Patients or the public were not involved in the design or conduct of the study, and no attempt was made to assess the burden of the intervention by the patients themselves.
Data will be anonymized. Names and other records that could be used to identify a specific individual will be deleted or anonymized by assigning a new code or number. A correspondence table linking the study subjects to these codes (numbers) will be created at the university and safely stored by the personal information manager to prevent external leak.
When handling samples and information related to the study, the principal investigator (Miyoko Waratani, lecturer) will assign numbers that are unrelated to the subjects' personal information, giving due consideration to protecting confidentiality.
If correspondence tables and information are managed on a personal computer, the computer will not be connected to a network. Further, no information that could be used to identify a subject will be included when the findings of the study will be published. Samples and information obtained from the subjects for this study will not be used for any other purpose.

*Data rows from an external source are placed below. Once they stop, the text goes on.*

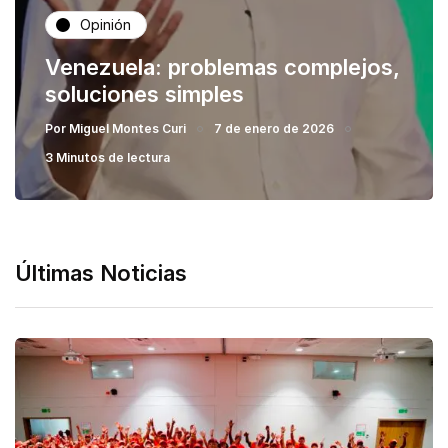
Opinión
Venezuela: problemas complejos,
soluciones simples
Por
Miguel Montes Curi
7 de enero de 2026
3 Minutos de lectura
Últimas Noticias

Institutional review boards of Kyoto Prefectural University of Medicine (ERB-C-991) and all the participating hospitals approved the protocol. Written informed consent was obtained from all patients before registration, in accordance with the Declaration of Helsinki. Results of the study will be disseminated via publication in peer-reviewed journals.

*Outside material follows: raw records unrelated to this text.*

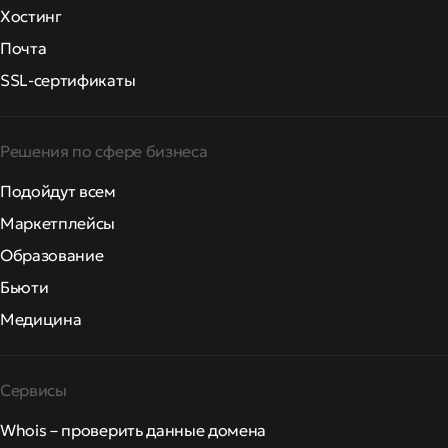
Хостинг
Почта
SSL-сертификаты
Решения по сфере бизнеса
Подойдут всем
Маркетплейсы
Образование
Бьюти
Медицина
Сервисы
Whois – проверить данные домена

The study will be conducted after obtaining informed consent from the subjects. Subjects will receive written explanations, and consent will be obtained in writing.
Detailed examination for the screening of FSD and fetal diagnosis is primarily performed using ultrasound. For accurate fetal diagnosis, 3D-CT is considered to be an ancillary examination. When considering the risk of radiation exposure, high quality images that are adequate for a diagnosis have been made by low-dose 3D-CT in recent years. This approach reduces the level of radiation to which the pregnant woman and fetus are exposed.
Prenatal diagnosis of FSDs is important to judge whether the prognosis is favorable or lethal. Based on the diagnosis, a delivery method is selected, which allows for the planning of perinatal care. Therefore, the diagnosis may determine the prognosis of the perinatal period [9].
One limitation of the current study for FSD is the relatively small sample size. It is difficult to collect data in a limited area because it is an infrequent disease. The sample size should be increased in future studies to improve the power of the results.
Thus, 3D-CT can be used as a valuable tool for augmenting sonography in the diagnosis of FSD. Continuation of this study is important to advance the diagnosis of FSD.
Ethics approval and consent to participate. Institutional review boards of Kyoto Prefectural University of Medicine (ERB-C-991) and all participating hospitals approved the protocol. Written informed consent was obtained from all patients before registration, in accordance with the Declaration of Helsinki.
The datasets generated and/or analyzed during the current study are available in the University Hospital Medical Information Network (UMIN). (URL: https://upload.umin.ac.jp/cgi-open-bin/ctr_e/ctr_view.cgi?recptno=R000039610)
The author contributions are as follows: MW conceived and designed the study, wrote the protocol manuscript, and analyzed and interpreted the data. FI, YT, AM, and TM collected the study data. JK provided guidance regarding the study design and ethical approval. All authors read and approved the final manuscript.
We thank the patients, their families, and all investigators involved in this study. We would like to thank Editage (www.editage.com) for English language editing.